Being a kid in 2013 is nothing short of traumatic. Between wearing the hottest clothes and downloading the hottest music of the moment, kids are in a constant state of instability. Add to that the pressure of trying to be one of the cool kids and you've got a recipe for major anxiety. Popularity in school is often viewed as a ticket to victory. After all, being the "it" girl or guy in school translates to success and likeability later in life, right?
The truth is, no one really knows. After all, some of the most quiet and "uncool" kids in the world have grown up to be millionaires with thousands of friends. By the same token, being liked by your peers in school certainly delivers a poise and confidence that will come in handy later on in life.
The good news for parents is the very definition of popularity is constantly evolving, and the emphasis on being liked by everyone seems to be losing some of its momentum. Here are five ways that the perception of popularity has changed, and how those changes just might help your children feel more confident in their adolescent years.
Pushing Popularity Creates Pressure
It's normal to want your child to have friends and flourish in school. But if you constantly worry about your child's school fame status, you can bet he's aware of it, and it's stressing him out. It's completely acceptable to ask, "Who would you consider your best friend at school right now?" On the other hand, it's certainly not okay to ask, "I feel like everyone is friends with that popular boy, Tommy. Why aren't you friends with him?"
Remember, you see only a fraction of your child's social life. That "popular" kid you've heard about could actually be bad news, and your child might instinctively be steering clear of starting a friendship with him. Be aware that your child might actually know what is best for him when it comes to choosing friends. Trying to force a friendship will get you nowhere fast—and might even deter your child from confiding in you later on.

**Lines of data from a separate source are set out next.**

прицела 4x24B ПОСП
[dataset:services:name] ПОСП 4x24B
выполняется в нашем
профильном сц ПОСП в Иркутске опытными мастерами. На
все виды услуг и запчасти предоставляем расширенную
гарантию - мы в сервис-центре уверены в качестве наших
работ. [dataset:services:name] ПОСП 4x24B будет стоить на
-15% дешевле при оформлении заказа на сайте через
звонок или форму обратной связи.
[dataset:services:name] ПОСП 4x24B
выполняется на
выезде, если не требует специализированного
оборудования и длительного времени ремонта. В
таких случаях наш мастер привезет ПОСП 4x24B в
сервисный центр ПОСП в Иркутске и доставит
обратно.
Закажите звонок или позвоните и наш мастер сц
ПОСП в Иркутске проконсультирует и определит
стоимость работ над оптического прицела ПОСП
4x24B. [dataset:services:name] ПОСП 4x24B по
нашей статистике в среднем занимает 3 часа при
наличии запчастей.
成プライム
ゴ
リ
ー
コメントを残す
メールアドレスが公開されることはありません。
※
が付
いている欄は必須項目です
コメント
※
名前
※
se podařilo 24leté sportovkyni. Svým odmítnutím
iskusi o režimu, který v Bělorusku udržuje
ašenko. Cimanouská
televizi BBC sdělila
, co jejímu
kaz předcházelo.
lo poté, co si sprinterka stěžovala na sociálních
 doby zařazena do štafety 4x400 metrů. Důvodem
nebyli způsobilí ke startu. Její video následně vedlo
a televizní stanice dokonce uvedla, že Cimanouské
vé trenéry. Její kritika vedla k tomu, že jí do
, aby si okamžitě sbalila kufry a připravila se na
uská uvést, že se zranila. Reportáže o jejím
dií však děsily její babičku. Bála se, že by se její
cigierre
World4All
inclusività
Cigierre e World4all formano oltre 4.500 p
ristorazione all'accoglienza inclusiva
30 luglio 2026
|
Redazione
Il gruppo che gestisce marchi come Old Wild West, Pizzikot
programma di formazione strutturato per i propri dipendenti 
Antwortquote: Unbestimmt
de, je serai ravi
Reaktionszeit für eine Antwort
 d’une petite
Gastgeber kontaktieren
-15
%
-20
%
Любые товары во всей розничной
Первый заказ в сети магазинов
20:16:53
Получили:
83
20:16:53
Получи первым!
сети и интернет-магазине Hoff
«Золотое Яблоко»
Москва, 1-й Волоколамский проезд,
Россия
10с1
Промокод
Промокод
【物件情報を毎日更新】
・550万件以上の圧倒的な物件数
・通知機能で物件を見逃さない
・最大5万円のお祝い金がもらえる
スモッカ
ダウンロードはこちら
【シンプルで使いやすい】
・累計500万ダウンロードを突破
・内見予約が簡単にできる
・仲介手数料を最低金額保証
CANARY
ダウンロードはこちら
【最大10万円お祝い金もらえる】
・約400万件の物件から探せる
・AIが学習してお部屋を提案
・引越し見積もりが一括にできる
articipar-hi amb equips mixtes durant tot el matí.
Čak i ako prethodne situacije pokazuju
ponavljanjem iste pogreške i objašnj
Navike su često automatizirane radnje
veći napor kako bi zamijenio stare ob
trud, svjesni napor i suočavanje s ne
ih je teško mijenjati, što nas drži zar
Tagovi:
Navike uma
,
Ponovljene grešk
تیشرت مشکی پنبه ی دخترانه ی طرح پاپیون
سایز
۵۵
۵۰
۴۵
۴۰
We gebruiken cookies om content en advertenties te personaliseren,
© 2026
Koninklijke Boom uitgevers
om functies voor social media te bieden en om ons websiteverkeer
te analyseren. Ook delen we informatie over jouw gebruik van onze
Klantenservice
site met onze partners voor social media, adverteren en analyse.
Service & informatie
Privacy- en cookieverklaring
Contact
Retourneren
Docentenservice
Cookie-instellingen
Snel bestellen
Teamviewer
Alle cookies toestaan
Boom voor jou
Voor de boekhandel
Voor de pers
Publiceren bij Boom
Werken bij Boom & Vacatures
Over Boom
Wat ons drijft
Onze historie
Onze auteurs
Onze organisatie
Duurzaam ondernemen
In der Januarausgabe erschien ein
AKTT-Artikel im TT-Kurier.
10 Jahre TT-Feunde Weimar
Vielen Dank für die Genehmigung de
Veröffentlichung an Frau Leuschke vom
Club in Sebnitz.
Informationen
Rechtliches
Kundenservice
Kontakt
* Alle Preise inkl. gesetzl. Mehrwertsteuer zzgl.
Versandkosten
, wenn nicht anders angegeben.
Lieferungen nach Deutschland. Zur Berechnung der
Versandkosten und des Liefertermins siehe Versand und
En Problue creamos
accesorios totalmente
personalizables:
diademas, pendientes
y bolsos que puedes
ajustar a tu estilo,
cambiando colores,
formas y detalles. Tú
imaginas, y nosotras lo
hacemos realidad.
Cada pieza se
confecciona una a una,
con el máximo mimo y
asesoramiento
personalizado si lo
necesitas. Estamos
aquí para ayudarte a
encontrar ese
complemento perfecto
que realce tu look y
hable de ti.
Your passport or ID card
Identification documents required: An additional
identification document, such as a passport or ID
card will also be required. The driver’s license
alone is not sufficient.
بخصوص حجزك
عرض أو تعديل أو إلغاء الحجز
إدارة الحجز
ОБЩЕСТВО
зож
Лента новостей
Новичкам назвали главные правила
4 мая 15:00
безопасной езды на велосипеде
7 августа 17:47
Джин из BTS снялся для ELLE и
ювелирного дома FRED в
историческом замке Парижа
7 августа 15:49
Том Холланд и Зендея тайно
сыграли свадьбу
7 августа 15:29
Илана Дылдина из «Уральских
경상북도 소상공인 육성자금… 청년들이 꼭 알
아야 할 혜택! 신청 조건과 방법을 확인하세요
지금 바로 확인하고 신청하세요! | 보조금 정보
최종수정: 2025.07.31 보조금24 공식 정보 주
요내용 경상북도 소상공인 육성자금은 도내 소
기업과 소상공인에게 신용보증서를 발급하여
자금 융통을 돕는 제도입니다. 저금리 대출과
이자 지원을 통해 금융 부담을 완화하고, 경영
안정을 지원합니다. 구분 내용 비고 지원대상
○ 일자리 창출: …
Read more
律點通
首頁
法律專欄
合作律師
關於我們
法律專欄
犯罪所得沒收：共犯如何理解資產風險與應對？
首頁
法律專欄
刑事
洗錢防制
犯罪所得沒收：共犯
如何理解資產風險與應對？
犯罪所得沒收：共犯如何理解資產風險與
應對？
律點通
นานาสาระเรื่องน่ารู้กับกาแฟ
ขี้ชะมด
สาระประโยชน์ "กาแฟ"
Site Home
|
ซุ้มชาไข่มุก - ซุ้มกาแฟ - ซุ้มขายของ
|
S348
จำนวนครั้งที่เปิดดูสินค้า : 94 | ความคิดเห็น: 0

Everyone Views Popularity Differently
You dream of the day your daughter shouts from the top of the cheerleading pyramid while the entire school screams along. Little do you know she dreams of someday discovering a rare insect on the football field, becoming the envy of her two favorite biology classmates. Oh, and she hates pom-poms.
No one person has the same idea of what it means to be popular. The hard truth is your vision of popularity is just that—yours. So take a step back. Rather than fiendishly tallying the number of friends that your daughter acquires on her first day of kindergarten, focus on developing her confidence and positive self-image instead. If those two qualities are nurtured and grown, she'll have no problem finding the friends she needs later on.
It's Hip to Be Square
Twenty years ago, a skinny boy with good grades and a desire to sing in the school musical would have been a social pariah. But now, thanks to celebrities like Taylor Swift, Zac Efron and the Jonas brothers, those uncool kids of the past are now finding major clout in the school hallways. In fact, nowadays, being a nerd is super cool. The even better news? Kids that are comfortable in their skin and embrace their inner nerd are less likely to give in to peer pressure.
The lesson here is, don't enroll your child in football hoping it will give his popularity points a boost. If he wants to learn guitar, get him some lessons. The happier he is doing what he wants, the more confidence he'll gain throughout his years in school. And confidence is one trait that your child will need to have in spades as he navigates the halls of adolescence.
Social Media Distortion
Remember the days of being allowed to quietly invite one or two friends to your birthday dinner, thus insuring that no other kids would feel left out? Thanks to social media, those days are gone. If your child is left out of a birthday party, she gets to find out by immediately seeing pictures all over the internet. As a parent, it's important you remind your child that occasionally missing an event is completely normal, and it won't be the last time it happens. Be ready to explain that no one person can be invited to every single party. Her lack of an invitation isn't an indication that she's an outcast and there will be plenty of opportunities for future parties down the road. In the meantime, let her plan a sleepover with another friend to distract her from being left out.
Education is Everything
How many times has your child come home talking about the amazing benefits of intolerance, bigotry and chauvinism? Chances are, not at all. Schools across the country are laser focused on teaching children to accept others for what they are, not for how good looking they are or how many friends they have. By giving students the opportunity to look at their fellow classmates through the eyes of curiosity rather than judgment, kids are realizing that it's cool to have friends of all types, rather than just following the lead of one or two bossy friends. The end result? Your child can, and probably already is, striving to be friends with everyone.
The most important thing to remember when it comes to your child's social life is this: Your child needs your support. Every child will have ups and downs in his social life, so it is up to you to be the one constant for him to rely on. Let your kids know that no matter how many friends they gain or lose, you will always be there when they need you. In your home, they will always be popular.